Single-agent Bevacizumab used third line in recurrent high-grade glioma
Session type: Poster / e-Poster / Silent Theatre session
The use of Bevacizumab in the treatment of high-grade glioma (HGG) may be changing with the results of two phase III trials showing progression free survival (PFS) benefit, and decreased steroid use, when Bevacizumab is given concurrently with chemo-radiation as first line treatment. Here the authors report their experience of using single-agent Bevacizumab third line in patients with recurrent HGG.
Our institutional database was reviewed to identify all patients with a diagnosis of HGG commenced on Bevacizumab between July 2011 and May 2013. Patient notes and the chemotherapy prescribing system were used to collect data on time to progression, survival, toxicity and steroid use.

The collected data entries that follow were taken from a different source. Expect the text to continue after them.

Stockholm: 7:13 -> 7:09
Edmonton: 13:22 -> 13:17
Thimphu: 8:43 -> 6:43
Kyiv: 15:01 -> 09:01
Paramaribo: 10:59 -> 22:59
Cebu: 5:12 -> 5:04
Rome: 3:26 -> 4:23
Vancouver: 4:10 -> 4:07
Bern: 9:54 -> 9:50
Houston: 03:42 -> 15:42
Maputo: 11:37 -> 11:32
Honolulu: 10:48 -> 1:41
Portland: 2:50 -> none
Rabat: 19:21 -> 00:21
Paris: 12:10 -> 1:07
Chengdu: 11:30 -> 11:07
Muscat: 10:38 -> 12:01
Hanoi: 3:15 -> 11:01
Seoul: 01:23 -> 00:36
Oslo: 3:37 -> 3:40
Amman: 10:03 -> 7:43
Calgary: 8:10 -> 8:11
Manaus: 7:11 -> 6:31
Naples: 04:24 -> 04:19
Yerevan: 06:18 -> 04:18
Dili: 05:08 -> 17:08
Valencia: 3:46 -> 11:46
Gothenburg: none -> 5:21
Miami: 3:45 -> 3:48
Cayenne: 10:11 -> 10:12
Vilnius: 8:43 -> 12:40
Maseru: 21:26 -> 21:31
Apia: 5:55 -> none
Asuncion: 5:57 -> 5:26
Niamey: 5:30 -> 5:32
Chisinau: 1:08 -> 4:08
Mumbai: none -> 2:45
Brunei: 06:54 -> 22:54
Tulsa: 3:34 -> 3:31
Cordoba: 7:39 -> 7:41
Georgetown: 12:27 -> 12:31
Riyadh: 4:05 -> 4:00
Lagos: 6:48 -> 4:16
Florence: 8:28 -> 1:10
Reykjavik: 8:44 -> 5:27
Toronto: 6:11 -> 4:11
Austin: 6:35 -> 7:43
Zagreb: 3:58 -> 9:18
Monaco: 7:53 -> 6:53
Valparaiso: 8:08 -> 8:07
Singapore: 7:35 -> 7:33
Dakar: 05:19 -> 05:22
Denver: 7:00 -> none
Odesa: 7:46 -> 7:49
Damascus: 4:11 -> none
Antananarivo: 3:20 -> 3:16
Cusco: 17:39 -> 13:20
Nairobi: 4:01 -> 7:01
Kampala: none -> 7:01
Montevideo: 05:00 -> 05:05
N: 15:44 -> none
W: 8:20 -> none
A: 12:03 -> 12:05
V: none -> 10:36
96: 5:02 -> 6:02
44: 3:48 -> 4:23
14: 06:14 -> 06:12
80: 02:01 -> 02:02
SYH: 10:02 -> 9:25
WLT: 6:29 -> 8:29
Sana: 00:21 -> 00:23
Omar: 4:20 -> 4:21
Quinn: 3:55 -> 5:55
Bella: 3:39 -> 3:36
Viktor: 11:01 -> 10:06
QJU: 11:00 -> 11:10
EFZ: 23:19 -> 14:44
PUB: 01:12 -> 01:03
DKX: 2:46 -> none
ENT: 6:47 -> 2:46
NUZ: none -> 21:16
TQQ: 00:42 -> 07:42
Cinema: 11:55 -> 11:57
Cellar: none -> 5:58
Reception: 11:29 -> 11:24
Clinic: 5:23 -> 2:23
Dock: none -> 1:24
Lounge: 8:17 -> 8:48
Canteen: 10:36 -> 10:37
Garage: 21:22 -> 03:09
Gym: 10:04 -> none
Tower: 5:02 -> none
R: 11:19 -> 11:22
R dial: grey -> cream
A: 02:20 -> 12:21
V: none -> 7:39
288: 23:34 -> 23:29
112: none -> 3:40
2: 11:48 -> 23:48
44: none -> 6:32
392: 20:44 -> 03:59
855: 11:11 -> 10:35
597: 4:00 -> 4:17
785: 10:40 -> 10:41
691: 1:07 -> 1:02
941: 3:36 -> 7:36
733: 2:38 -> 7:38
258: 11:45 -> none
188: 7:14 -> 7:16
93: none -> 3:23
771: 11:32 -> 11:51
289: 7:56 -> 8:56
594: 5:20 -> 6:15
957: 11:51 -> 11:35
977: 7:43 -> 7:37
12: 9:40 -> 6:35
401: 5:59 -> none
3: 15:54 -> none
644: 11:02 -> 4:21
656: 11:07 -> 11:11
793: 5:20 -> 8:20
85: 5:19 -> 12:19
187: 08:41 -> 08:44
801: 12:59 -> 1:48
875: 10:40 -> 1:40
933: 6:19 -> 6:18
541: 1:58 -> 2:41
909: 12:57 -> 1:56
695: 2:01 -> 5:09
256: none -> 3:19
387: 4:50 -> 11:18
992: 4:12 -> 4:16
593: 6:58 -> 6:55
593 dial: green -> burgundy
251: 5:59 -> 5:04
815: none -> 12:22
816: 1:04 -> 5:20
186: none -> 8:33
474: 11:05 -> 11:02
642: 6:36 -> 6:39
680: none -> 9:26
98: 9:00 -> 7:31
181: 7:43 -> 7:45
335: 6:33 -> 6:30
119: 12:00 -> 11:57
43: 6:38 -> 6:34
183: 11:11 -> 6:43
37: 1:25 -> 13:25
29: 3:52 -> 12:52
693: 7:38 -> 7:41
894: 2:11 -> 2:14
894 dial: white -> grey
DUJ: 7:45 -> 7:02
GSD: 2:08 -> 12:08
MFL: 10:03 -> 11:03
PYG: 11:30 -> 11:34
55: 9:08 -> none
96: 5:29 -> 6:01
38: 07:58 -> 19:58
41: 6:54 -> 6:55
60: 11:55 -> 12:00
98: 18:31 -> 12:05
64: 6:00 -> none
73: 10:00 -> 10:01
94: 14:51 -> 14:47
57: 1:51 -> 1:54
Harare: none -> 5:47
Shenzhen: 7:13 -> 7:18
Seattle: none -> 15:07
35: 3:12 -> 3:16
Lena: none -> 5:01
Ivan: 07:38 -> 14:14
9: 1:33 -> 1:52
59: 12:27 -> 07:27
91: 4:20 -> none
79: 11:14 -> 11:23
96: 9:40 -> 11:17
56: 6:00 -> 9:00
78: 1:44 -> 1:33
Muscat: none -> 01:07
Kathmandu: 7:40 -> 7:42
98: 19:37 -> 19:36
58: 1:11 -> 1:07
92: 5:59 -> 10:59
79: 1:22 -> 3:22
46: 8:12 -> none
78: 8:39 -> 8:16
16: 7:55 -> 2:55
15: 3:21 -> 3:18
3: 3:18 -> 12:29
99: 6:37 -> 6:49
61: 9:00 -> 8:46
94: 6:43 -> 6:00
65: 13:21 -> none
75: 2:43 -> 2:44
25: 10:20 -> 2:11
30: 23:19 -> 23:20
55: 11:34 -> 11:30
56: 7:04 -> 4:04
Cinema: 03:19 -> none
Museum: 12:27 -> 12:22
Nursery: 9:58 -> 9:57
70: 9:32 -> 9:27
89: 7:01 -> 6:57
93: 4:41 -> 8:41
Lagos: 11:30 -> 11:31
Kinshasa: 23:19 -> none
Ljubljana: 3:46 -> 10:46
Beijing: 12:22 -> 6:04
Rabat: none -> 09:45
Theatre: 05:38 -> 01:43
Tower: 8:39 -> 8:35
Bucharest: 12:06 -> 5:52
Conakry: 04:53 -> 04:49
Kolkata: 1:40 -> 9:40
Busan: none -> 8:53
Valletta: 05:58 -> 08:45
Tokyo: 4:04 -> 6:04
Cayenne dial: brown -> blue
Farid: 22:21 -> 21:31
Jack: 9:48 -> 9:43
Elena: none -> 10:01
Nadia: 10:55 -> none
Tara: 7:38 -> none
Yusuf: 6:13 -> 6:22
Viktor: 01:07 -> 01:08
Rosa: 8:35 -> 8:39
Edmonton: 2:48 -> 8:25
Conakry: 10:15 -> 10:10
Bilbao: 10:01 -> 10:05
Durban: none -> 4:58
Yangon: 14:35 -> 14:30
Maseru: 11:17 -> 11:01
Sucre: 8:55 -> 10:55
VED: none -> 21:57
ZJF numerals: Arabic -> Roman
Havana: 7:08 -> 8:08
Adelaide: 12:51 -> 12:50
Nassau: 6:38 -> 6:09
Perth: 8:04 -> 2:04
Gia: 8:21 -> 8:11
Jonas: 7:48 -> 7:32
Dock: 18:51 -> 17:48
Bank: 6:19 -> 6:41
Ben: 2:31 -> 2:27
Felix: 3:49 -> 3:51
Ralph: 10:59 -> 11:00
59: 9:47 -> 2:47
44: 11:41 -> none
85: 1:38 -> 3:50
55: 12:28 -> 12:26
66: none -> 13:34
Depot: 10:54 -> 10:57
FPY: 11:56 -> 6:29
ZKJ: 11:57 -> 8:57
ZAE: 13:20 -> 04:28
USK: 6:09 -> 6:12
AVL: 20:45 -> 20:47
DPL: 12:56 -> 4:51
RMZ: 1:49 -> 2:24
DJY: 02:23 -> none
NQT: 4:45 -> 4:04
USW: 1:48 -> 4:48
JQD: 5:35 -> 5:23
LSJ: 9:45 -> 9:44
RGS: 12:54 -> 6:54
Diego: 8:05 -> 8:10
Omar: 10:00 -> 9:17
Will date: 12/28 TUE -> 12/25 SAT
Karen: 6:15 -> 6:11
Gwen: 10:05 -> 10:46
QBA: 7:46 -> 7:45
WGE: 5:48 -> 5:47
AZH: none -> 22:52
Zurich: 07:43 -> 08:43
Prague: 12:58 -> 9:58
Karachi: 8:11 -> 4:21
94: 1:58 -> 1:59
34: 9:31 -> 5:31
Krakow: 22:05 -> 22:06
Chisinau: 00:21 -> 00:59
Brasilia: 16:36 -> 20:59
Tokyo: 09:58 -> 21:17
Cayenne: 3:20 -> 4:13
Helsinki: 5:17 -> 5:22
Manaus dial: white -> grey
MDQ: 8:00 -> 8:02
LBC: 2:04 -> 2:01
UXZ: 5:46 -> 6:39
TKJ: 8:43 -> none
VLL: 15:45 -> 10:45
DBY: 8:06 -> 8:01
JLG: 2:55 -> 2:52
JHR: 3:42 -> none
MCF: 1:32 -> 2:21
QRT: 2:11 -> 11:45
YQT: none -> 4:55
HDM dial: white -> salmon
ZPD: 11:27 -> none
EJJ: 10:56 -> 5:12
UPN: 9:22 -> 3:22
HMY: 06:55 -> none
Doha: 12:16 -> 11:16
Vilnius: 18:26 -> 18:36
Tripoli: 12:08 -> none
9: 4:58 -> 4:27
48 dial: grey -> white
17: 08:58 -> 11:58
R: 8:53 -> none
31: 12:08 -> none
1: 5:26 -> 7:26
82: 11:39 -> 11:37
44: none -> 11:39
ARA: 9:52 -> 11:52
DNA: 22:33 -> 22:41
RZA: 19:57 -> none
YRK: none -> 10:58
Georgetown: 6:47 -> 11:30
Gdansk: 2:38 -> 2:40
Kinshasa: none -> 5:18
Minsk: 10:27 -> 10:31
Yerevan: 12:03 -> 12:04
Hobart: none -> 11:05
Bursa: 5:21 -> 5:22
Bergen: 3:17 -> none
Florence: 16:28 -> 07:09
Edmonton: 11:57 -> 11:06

Twelve patients were identified as having received Bevacizumab. Ten patients had a HGG at diagnosis and two had transformed low-grade tumours, as determined by MRI.
All patients had initial debulking surgery and seven had further redo debulking (five patients with insertion of Carmustine wafers). All had prior radical radiotherapy (60Gy in 30 fractions), Temozolomide and PCV (Procarbazine, CCNU, Vincristine) chemotherapy.
A median of 10 cycles of Bevacizumab (10mg/kg fortnightly) were given (range 3-42). One patient continues on treatment. Median PFS was 18.9 weeks (range 4-94), PFS at 6 months (PFS-6) 33% and median overall survival (OS) 30 weeks (range 22.4-49). None of the patients suffered ≥ grade 3 toxicity, 25% reported one or more at grade 2 (proteinuria, hypertension, bleeding, osteonecrosis), whilst 50% had grade 1 only (mainly proteinuria). Six patients reduced their Dexamethasone requirements during treatment.
Our results are comparable in terms of PFS-6, and slightly better for median PFS, compared to studies with a mixed pre-treatment group. OS is lower than published data but may reflect our heavily pre-treated population. The results indicate a clear role, with minimal toxicity, for single-agent Bevacizumab in recurrent HGG.